Consider it pure joy, my brothers and sisters, whenever you face trials of many kinds, because you know that the testing of your faith produces perseverance. Let perseverance finish its work so that you may be mature and complete, not lacking anything (James 1:2-4, NIV)

I read this bible verse this morning and even as a Christian, I’ll be honest that this is not always reassuring. I don’t always want to bear the weight of an unwanted cross. But I’ve learned to look beyond the immediate pain towards the outcome. True growth starts from within and pruning requires effort. Like the salvation story, we must take up our cross daily with the mindset that it is producing transformation within us. Going a step further, we are told that ‘our light and momentary troubles are achieving for us an eternal glory that far outweighs them all’. I’m not even trying to preach, but as Christians, we are to adopt this assurance in the face of disappointments.

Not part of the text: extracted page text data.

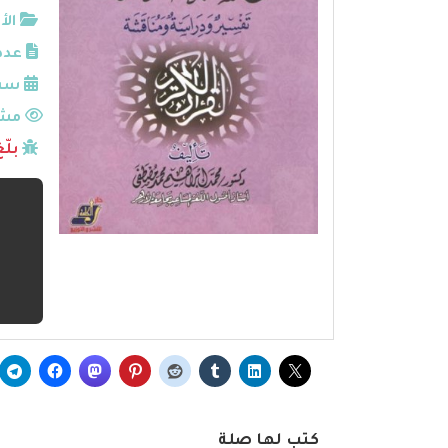
الأ
عدد
سنة
مشا
بلّ
كتب لها صلة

I put out a post on Facebook asking people how they dealt with disappointments and I’ll quote some of the responses I received

  • “As a perfectionist, disappointments serve as a reminder to me that I’m human. And I give my self permission to cry about them, reflect, or be sad. But, I never let them hold me back for striving”
  • “If things go as planned we chalk it up to our superb planning, hard work, and dedication.. If they don’t then we try to make the best of it and think of it as turning out better this way in the end. The reality is that many cards are dealt when we’re born, so much is up to chance, and we’re in control of less than we think”
  • “When I Am Disappointed I Usually Journal About It This Way I Can See What Happen From Another Point Of View Almost”

What is your outlook on disappointments and how do you deal with them? Do you see them as blessings or unnecessary burdens? I’d love to hear your thoughts.